In terms of my own state of mind, I continue to watch this war from afar in a state of despair — although I have made several trips to Ukraine since the full-scale invasion, and I’m grateful for having been able to do so. Ukrainians continue to fight; Europeans continue to sleepwalk.

There were three moments in my life when I felt absolutely paralyzed by something that had happened on a world-historical scale. The first was when I was in Manhattan on September 11, 2001, the second was when I was in New Haven on the night Trump won the 2016 presidential elections, and the third was when I was in New Haven on February 24, 2022 — actually February 23, because four a.m. in Kyiv is 9:00 p.m. on the east coast, so I was all too awake. I couldn’t even take it in. And it’s not as if I hadn’t been expecting it. I’d been following very, very closely. I was very moved by Zelensky’s address to the Russians, asking them not to do this.

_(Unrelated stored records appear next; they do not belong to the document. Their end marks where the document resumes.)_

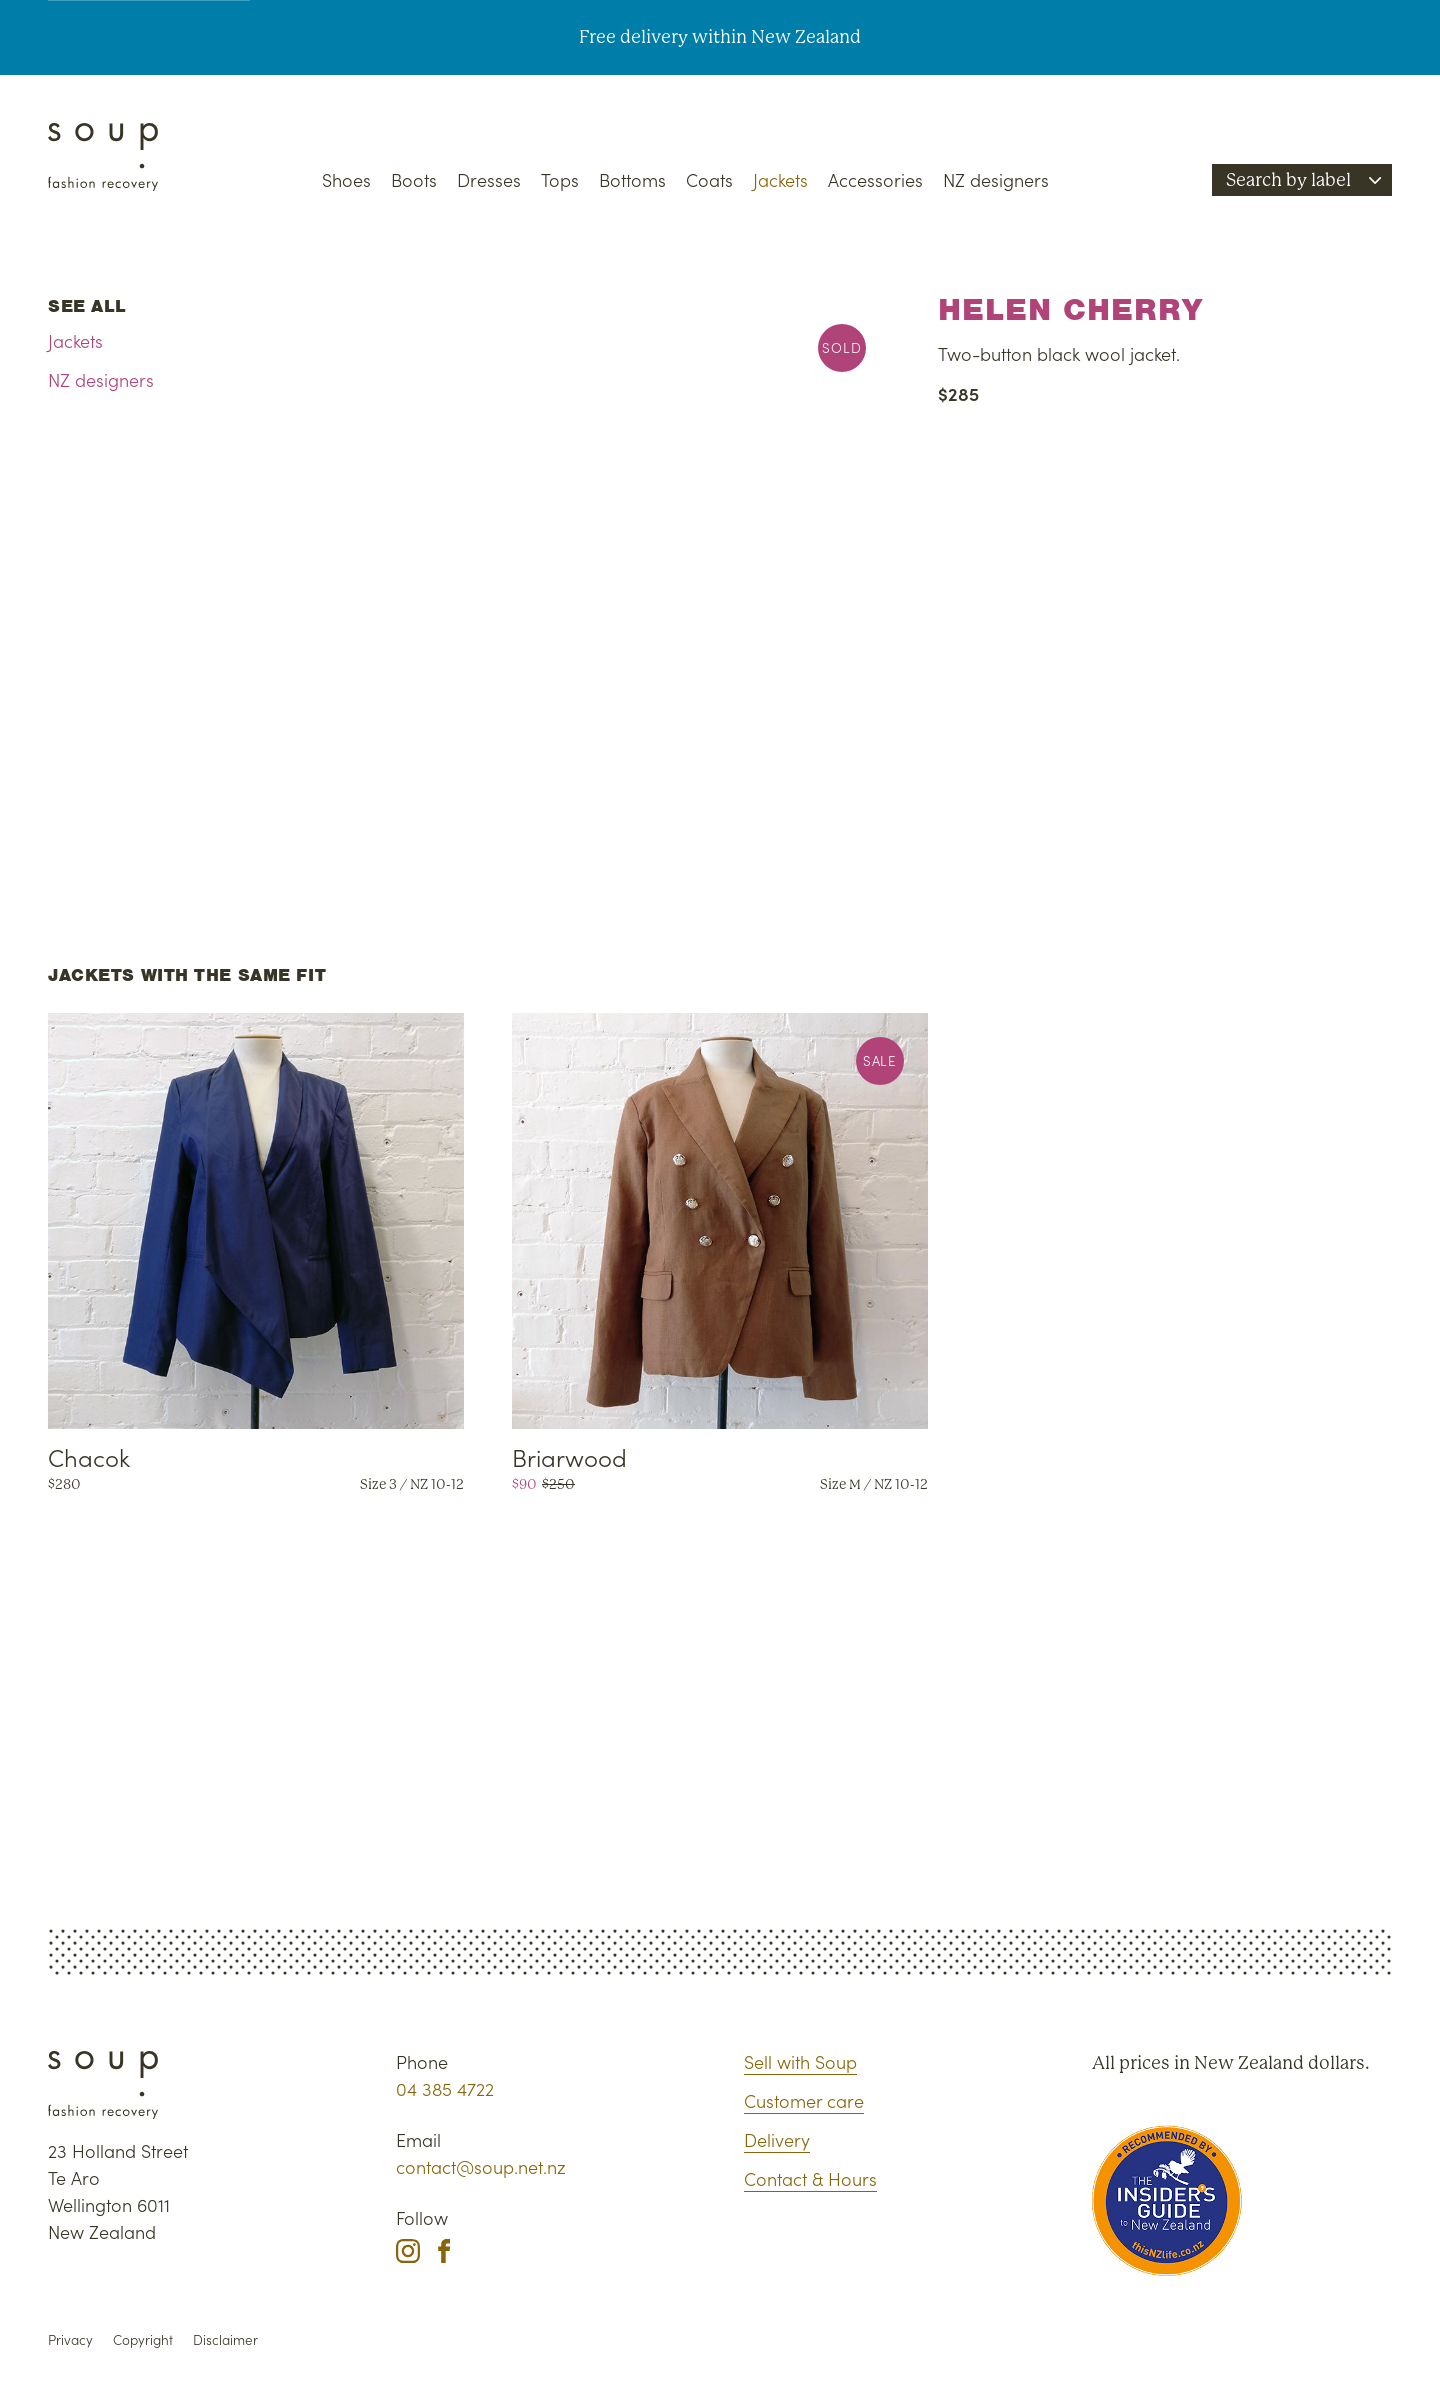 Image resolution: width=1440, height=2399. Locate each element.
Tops (560, 179)
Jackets (780, 179)
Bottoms (632, 179)
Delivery (777, 2139)
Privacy (70, 2339)
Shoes (346, 179)
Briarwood (569, 1456)
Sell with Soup (800, 2061)
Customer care (804, 2100)
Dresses (489, 179)
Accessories (875, 179)
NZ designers (996, 179)
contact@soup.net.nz (481, 2166)
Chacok (89, 1456)
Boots (414, 179)
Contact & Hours (810, 2178)
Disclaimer (225, 2339)
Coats (709, 179)
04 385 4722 (445, 2088)
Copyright (143, 2339) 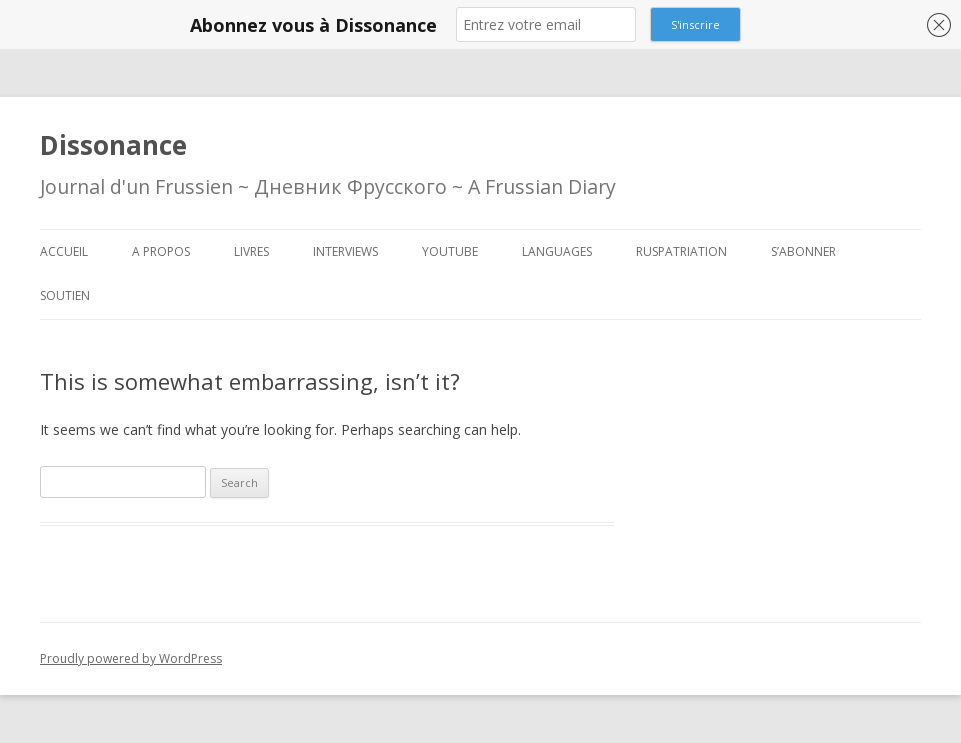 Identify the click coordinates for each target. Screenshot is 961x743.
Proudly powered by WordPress (131, 658)
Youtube (450, 251)
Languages (557, 251)
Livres (251, 251)
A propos (161, 251)
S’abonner (803, 251)
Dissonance (113, 145)
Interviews (345, 251)
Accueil (64, 251)
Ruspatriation (681, 251)
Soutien (65, 295) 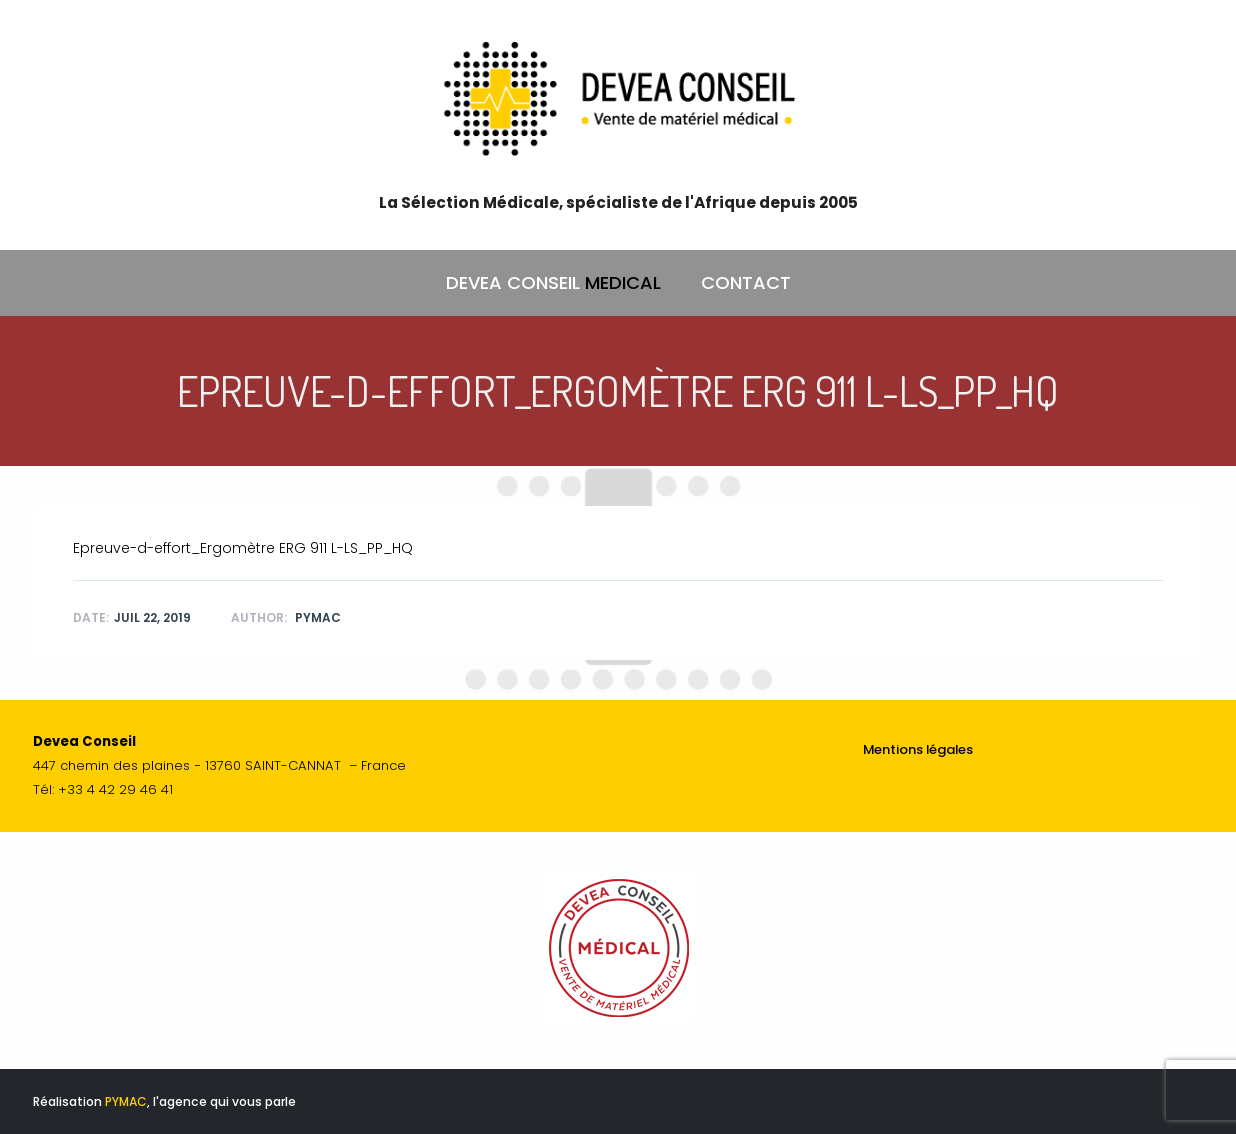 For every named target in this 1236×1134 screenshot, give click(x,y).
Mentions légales (918, 749)
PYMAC (126, 1101)
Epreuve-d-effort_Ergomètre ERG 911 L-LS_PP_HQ (243, 548)
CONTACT (746, 282)
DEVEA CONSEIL (553, 283)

But something that is not a surprise can nonetheless be a shock. In some ways, I still feel in shock.

I suppose what has fundamentally changed in the past year is that my total despair about the United States is more of a through-line in my writing. And my pleading with the Europeans to mobilize on behalf of Ukraine is now inflected by my pleading with the Ukrainians to shake themselves out of any delusion that they can somehow finesse this American administration. No one should trust us. This administration has no values and no first principles. This has to be it: the end of the affair with America. Europeans have to mobilize on their own. When I was in Kyiv late last spring, I had the feeling as if it were the only place in Europe where people were not sleepwalking.